BOGOTA (Reuters) - Colombia rejected on Saturday accusations by Venezuelan President Hugo Chavez that Bogota was planning an attack on neighbouring Venezuela, saying the socialist leader was deceiving his people with such charges.
Chavez said on Friday he had deployed troops to the border to repel a possible assault after Colombia claimed last week that his country was harbouring Colombian rebels in camps in Venezuela.
“Colombia has never thought of attacking its brother nation (Venezuela) as the president of that country says, in a clear political deception of his own country,” Colombian President Alvaro Uribe’s office said in a statement.

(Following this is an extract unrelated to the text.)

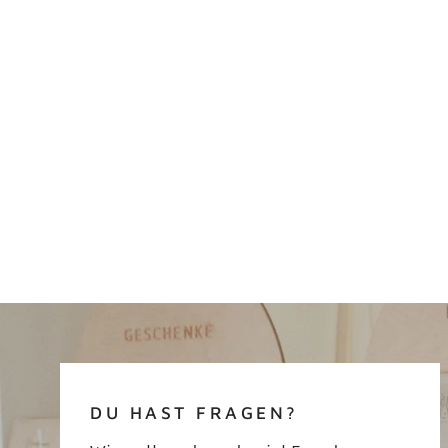
DU HAST FRAGEN?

“Colombia has gone to the channels of international law and will continue insisting on those mechanisms so there is an instrument to make the Venezuelan government comply with its obligations not to harbour Colombian terrorists.”
Chavez cut ties with Uribe’s government after Colombia presented video, maps and photographs alleging that FARC rebels and guerrillas from a smaller leftist group were hiding out in Venezuelan territory.
Colombia’s foreign ministry denied a statement from Chavez that a Colombian aircraft had violated Venezuela’s airspace for five minutes this week. “No Colombian military aircraft or helicopter has crossed into Venezuelan airspace,” it said.
Chavez said his foreign minister would meet Colombia’s new government, which takes office on August 7. Close Uribe ally Juan Manuel Santos, a former defence minister who becomes president next week, wants to improve relations with Venezuela.
Various Colombian leaders have battled Marxist guerrillas since the 1960s in Latin America’s No. 4 oil producer.
Uribe -- who first came to power in 2002 -- has battered once-mighty rebels with his U.S.-backed offensive that has pushed the insurgents back into remote, rural areas.
Although violence has fallen dramatically during Uribe’s eight years as president, shootings, bombings and other attacks are still common.
On Friday night, FARC rebels killed four soldiers and a police officer in an ambush in the southern Caqueta province, local media said. Two civilians were also wounded.
The leader of the FARC, Colombia’s largest rebel movement, has called on President-elect Santos to look for a political solution to the four-decades-old conflict.